After locating the line that holds "Outline whatever counts as **bladder**.", output it and all following lines word for word, stopping only at the end of the data.

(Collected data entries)

============================================================

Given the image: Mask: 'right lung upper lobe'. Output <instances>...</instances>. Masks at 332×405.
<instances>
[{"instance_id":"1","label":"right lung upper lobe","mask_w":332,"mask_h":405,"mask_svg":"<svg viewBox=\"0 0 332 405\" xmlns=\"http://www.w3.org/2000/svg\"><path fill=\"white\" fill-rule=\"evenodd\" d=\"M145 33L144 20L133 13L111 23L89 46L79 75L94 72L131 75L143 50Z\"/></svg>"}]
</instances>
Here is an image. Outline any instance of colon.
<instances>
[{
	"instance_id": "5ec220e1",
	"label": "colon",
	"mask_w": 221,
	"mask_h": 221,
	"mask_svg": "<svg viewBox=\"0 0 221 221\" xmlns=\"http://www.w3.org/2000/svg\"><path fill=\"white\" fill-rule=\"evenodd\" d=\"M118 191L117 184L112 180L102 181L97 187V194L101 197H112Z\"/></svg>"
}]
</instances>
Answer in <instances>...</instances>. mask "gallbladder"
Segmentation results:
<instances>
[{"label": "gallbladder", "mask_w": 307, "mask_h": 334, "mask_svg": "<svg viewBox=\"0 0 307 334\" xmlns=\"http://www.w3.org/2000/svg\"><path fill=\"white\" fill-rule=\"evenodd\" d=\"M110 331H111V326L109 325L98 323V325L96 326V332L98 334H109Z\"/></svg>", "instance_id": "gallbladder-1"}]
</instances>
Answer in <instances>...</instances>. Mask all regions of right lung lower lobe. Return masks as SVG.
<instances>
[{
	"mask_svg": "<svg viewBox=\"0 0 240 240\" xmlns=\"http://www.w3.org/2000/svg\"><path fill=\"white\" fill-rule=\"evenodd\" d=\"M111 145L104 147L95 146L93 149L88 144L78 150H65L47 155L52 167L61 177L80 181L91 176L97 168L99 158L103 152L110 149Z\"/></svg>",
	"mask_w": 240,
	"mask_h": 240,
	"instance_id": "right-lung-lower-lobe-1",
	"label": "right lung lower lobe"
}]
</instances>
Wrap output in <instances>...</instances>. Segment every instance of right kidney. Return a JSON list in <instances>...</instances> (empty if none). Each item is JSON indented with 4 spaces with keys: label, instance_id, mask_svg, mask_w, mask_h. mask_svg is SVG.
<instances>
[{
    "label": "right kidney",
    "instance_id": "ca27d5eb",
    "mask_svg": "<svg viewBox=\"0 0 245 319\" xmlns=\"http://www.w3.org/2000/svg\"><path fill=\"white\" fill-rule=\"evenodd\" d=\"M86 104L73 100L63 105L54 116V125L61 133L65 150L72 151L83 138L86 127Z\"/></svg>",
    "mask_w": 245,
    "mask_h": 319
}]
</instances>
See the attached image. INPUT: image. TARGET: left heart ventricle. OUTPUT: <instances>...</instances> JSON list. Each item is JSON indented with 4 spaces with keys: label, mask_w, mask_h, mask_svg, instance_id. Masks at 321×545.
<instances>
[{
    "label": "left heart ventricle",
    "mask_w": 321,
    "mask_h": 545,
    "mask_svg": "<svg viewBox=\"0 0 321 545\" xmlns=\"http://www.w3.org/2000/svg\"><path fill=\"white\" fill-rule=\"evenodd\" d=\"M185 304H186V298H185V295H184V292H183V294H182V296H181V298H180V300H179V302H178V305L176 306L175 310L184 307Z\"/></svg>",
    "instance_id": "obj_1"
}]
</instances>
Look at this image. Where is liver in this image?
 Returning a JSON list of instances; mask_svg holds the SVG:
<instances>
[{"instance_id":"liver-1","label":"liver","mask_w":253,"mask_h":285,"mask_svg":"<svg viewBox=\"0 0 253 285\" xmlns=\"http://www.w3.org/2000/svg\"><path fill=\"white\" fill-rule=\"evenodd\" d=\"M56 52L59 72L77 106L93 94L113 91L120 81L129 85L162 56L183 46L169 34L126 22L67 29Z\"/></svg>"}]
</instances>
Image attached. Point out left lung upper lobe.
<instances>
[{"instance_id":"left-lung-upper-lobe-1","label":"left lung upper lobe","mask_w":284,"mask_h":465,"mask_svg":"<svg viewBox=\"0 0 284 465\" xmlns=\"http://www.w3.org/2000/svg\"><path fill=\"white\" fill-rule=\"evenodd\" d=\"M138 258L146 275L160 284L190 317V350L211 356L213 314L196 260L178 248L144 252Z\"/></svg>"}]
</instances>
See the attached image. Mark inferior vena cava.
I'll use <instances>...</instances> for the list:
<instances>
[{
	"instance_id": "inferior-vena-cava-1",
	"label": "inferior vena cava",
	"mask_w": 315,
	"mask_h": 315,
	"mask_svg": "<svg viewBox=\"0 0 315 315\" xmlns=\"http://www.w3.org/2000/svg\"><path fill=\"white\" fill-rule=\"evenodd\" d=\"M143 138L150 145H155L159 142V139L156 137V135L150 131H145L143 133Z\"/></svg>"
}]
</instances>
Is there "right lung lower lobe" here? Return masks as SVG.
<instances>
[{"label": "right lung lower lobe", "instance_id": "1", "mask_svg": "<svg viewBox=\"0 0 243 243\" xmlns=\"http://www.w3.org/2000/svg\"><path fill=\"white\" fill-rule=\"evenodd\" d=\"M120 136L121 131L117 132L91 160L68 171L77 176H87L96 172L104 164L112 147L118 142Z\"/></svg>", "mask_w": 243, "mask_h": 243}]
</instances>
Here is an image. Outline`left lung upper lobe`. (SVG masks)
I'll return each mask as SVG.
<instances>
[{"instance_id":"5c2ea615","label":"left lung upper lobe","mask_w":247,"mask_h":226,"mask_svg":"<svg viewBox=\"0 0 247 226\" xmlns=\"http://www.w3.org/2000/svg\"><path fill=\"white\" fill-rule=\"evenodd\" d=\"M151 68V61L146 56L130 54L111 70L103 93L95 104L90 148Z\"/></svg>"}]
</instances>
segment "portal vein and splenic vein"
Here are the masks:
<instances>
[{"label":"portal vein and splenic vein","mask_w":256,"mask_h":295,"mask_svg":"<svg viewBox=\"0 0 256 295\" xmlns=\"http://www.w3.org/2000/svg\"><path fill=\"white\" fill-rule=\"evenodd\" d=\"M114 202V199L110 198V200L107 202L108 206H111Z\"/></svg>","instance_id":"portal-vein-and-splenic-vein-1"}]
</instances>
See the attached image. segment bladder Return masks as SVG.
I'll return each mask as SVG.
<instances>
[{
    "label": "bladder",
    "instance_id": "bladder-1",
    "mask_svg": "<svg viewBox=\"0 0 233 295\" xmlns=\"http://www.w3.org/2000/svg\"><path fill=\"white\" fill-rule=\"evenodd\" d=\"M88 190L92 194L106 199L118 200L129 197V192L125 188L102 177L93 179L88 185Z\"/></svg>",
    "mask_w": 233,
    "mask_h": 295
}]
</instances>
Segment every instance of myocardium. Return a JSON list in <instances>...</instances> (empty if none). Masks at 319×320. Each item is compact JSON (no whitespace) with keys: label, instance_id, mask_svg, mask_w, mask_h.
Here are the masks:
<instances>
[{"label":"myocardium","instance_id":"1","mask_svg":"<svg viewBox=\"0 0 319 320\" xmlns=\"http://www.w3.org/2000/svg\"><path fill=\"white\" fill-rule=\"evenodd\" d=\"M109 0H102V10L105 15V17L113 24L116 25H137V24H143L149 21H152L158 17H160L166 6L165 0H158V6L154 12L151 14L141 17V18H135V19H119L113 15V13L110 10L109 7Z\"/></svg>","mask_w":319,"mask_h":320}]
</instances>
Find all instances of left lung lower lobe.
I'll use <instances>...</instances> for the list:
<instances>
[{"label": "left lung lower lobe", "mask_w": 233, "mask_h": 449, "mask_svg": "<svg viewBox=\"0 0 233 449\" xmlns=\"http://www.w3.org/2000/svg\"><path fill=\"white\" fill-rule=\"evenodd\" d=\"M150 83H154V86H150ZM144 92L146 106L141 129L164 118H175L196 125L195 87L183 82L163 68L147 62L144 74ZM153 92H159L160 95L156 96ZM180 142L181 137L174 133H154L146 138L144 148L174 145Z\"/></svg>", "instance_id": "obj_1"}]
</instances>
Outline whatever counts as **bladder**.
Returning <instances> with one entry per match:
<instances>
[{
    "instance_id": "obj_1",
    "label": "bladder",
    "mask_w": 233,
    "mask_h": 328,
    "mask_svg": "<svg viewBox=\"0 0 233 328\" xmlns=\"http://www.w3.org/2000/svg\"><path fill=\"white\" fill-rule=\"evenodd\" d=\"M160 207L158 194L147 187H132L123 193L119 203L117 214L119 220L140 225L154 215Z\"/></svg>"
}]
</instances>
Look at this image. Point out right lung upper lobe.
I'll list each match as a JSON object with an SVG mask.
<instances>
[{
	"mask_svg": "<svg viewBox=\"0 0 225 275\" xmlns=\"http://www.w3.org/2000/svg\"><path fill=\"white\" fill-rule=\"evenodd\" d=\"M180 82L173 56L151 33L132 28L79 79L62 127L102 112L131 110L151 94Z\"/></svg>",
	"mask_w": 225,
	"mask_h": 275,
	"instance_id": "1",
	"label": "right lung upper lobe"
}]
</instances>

============================================================

_Response box_
Outline whatever counts as **bladder**.
Returning <instances> with one entry per match:
<instances>
[{
    "instance_id": "obj_1",
    "label": "bladder",
    "mask_w": 233,
    "mask_h": 328,
    "mask_svg": "<svg viewBox=\"0 0 233 328\" xmlns=\"http://www.w3.org/2000/svg\"><path fill=\"white\" fill-rule=\"evenodd\" d=\"M160 207L158 194L147 187H132L123 193L119 203L117 214L119 220L140 225L154 215Z\"/></svg>"
}]
</instances>
Look at this image. Point out right lung upper lobe.
I'll list each match as a JSON object with an SVG mask.
<instances>
[{
	"mask_svg": "<svg viewBox=\"0 0 225 275\" xmlns=\"http://www.w3.org/2000/svg\"><path fill=\"white\" fill-rule=\"evenodd\" d=\"M180 82L173 56L151 33L132 28L79 79L62 127L102 112L131 110L151 94Z\"/></svg>",
	"mask_w": 225,
	"mask_h": 275,
	"instance_id": "1",
	"label": "right lung upper lobe"
}]
</instances>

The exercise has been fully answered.